Is conditional probability $P(A\mid B)$ proportional to $P(B\mid A)$?

Question

It feels a bit odd but since $$P(A\mid B) = \frac{P(A,B)}{\sum_A P(A,B)} \propto P(A,B)\text{ and }P(B\mid A) = \frac{P(A,B)}{\sum_B P(A,B)} \propto P(A,B)$$

can we say that $P(A\mid B) \propto P(B\mid A)$? Is this correct?

Answer 1

"Proportional to" is a phrase that should never be uttered without specifying some context.

$f(x,y)$ may be proportional to $g(x,y)$ as a function of one of the two variables and not of the other. If one has $f(x,y) = h(y) g(x,y)$ for all $x,y$, then $f(x,y)\propto g(x,y)$ as a function of $x$ but not as a function of $y$.

It makes no sense to say one number is proportional to another. One function of a variable may be proportional to another.

If one has \begin{align} \Pr( A_i\mid B) & = \frac{\Pr(B\mid A_i)\Pr(A_i)}{\Pr(B\mid A_1)\Pr(A_1) + \cdots + \Pr(B\mid A_n)\Pr(A_n)} \\[10pt] & = \frac{\Pr(B\cap A_i)}{\Pr(B\cap A_1)+\cdots+\Pr(B\cap A_n)} = \frac{\Pr(B\cap A_i)}{\Pr(B)} \end{align} and thus $$ \Pr( A_i\mid B) = \frac{\Pr(B\cap A_i)}{\Pr(B)}. $$ then one can say that $\Pr(A_i\mid B)$ is proportional to $\Pr(B\cap A_i)$ as a function of $A_i$ or as a function of $i$. The thing that makes the denominator "constant" is that it doesn't change as $i$ goes from $1$ to $n$, or as $A_i$ runs through the list $A_1,\ldots,A_n$.
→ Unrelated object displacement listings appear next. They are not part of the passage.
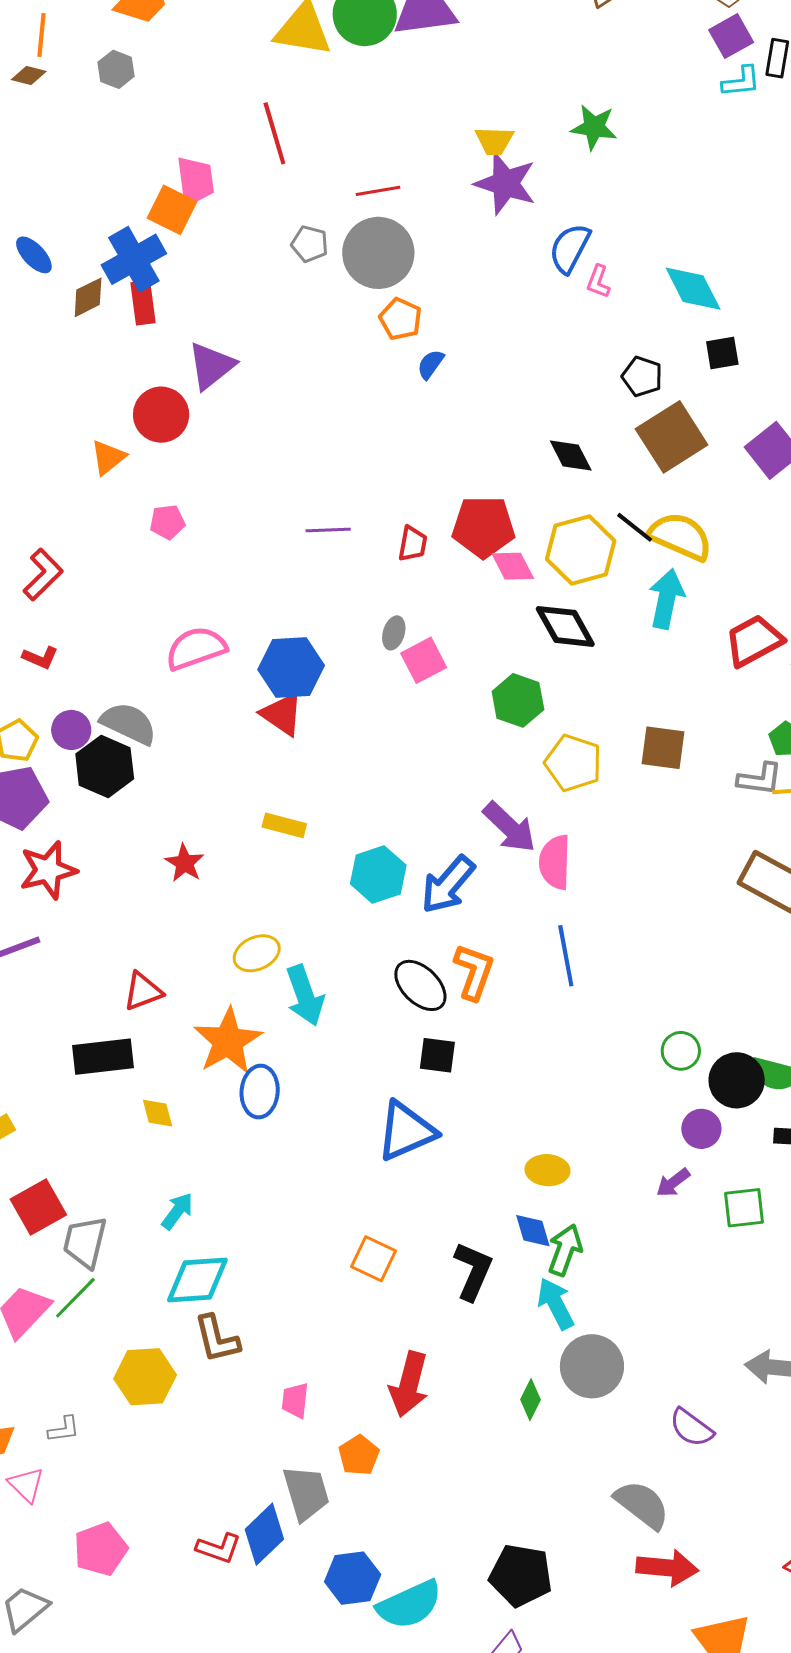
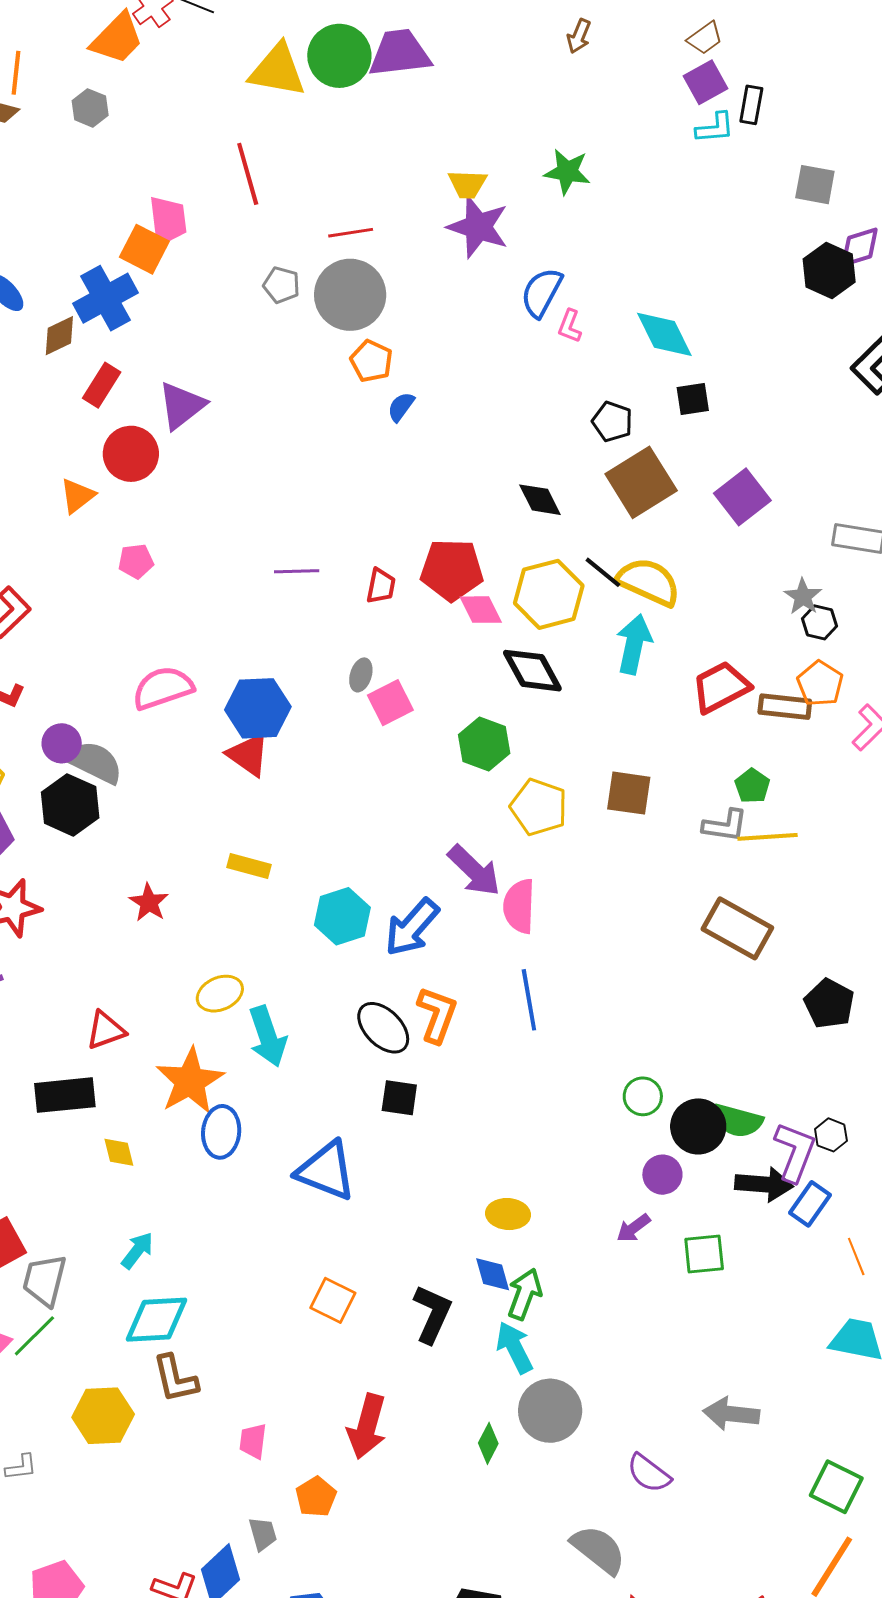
red rectangle: (143, 303) -> (102, 385), moved, turned 39
purple circle: (71, 730) -> (62, 743), moved
blue triangle: (406, 1131) -> (326, 1171), moved, turned 44
gray trapezoid: (306, 1493) -> (263, 1534), size x0.6

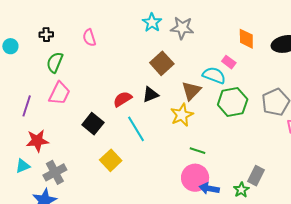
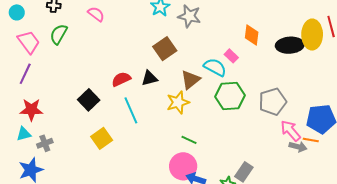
pink semicircle: (89, 38) -> (96, 14), turned 138
pink trapezoid: (59, 93) -> (29, 42), moved, turned -70
cyan triangle: (23, 166) -> (24, 134), moved
gray cross: (55, 172) -> (45, 143), size x0.7

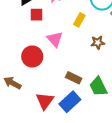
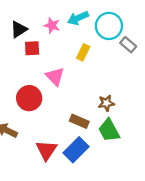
brown star: (98, 43) -> (106, 103), moved

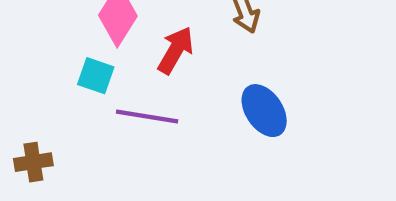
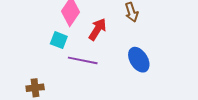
brown cross: (33, 162) -> (35, 88), moved

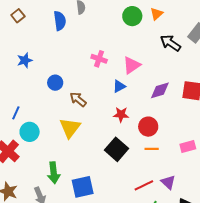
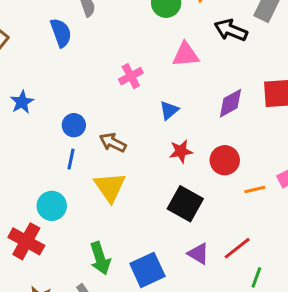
pink cross: (99, 59) -> (131, 76), turned -35
pink triangle: (132, 65) -> (186, 55), moved, turned 42
blue line: (16, 113) -> (71, 159), moved
orange line: (152, 149) -> (255, 189), moved
purple triangle: (168, 182) -> (198, 254), moved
See if you can re-write your argument for proportionality between $\Pr(A\mid B)$ and $\Pr(B\mid A)$ in a way that bears all this in mind, and you will learn that you are not just trying to prove something that is false, but rather something that doesn't even say anything. As a famous physicist (was it Wigner?) once said, it isn't even wrong.